Fu stupito quanto lei di trovare un volto conosciuto in quella boscaglia, dove i primi raggi del sole bianco invernale si insinuavano nei rami e illuminavano l’acqua, facendola splendere di un bianco accecante.
Rachel si sorprese a piangere.
Quello le si chinò affianco, cingendole le spalle con un braccio.
“Va tutto bene, tranquilla” le sorrideva con la stessa espressione di quando l’aveva sfidata e di quando le aveva regalato quella Baccafrago.
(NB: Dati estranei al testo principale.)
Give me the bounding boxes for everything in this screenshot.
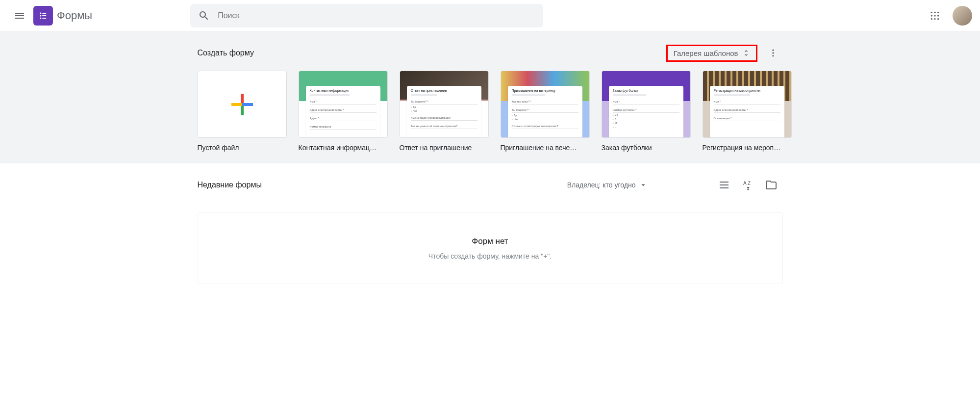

L’aiutò a rimettersi in piedi, sollevandola quasi di forza, mentre il Pokémon nemico continuava ad osservarli dubbioso, senza togliergli gli occhi di dosso.
“Lucario, fatti da parte, è l’avversario di questa signorina ed è un’allenatrice abbastanza capace da sconfiggerlo da sola” fece quello.
Rachel sobbalzò, ma non protestò, si asciugò a forza le lacrime col braccio e lasciò che Zorua si rimettesse in posizione d’attacco, mentre sia il ragazzo che il suo Lucario si facevano da parte. Blitzle iniziò a caricarsi di nuovo, più lo faceva, più la sua difesa aumentava, ma improvvisamente Rachel capì che quello non era affatto un problema.
“Zorua, Punizione!”
Il Pokémon partì, veloce, all’attacco. Fu un colpo decisamente potente che lo spinse con forza, tanto da farlo cadere nell’acqua del torrente.
“Prima che si rialzi, vai con Finta!”
Zorua caricò di nuovo l’avversario, raggiungendolo e sparendo un istante prima di colpirlo, il Pokémon che si stava rialzando rimase disorientato e non poté evitare il colpo sul fianco che gli sferrò la piccola volpe e che lo fece di nuovo cadere in acqua, stremato.
Senza nemmeno pensarci Rachel tirò fuori la sua Poké Ball. Se doveva catturare un Pokémon, aveva deciso che sarebbe stato quello.
La Ball intrappolò il Pokémon, troppo stremato per opporle una resistenza degna di questo nome e finalmente tutto finì.